Firewall Architecture

The firewall runs before forwarding to upstream:
  1. Extract text from request body (messages, prompt, etc.)
  2. Compute embedding using local ONNX model (~1ms)
  3. Compare against threat patterns via cosine similarity
  4. Block/warn/log based on configured thresholds
// Simplified firewall check
if cosine_similarity(request_embedding, pattern_embedding) > 0.85 {
    return Err(BlockedByFirewall);
}
For streaming responses, we also monitor the output and can terminate mid-stream if the AI starts generating policy-violating content.

Evidence Pipeline

All requests are logged asynchronously:
Request → MPSC Channel → Background Worker → PostgreSQL

             └── Non-blocking, ~10,000 buffer
Evidence is never on the critical path.

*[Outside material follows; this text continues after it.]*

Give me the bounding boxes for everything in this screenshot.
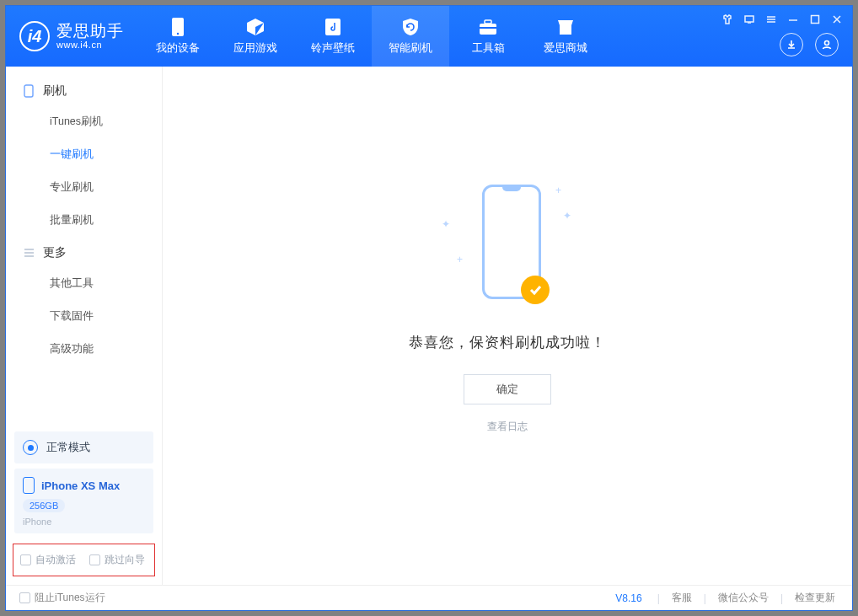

Your requests don’t wait for logging.

Tech Stack

ComponentTechnology
LanguageRust 1.75+
Web frameworkAxum 0.7
Async runtimeTokio
DatabasePostgreSQL + pgvector
CacheRedis + in-memory LRU
EmbeddingsONNX Runtime
DeploymentDocker / Kubernetes

Resilience

  • Rate limiting: Per API key, configurable
  • Circuit breakers: Automatic failover on upstream errors
  • Connection pooling: Efficient database/Redis connections
  • Graceful shutdown: In-flight requests complete
Raptor is designed to be invisible. If we add latency you notice, that’s a bug.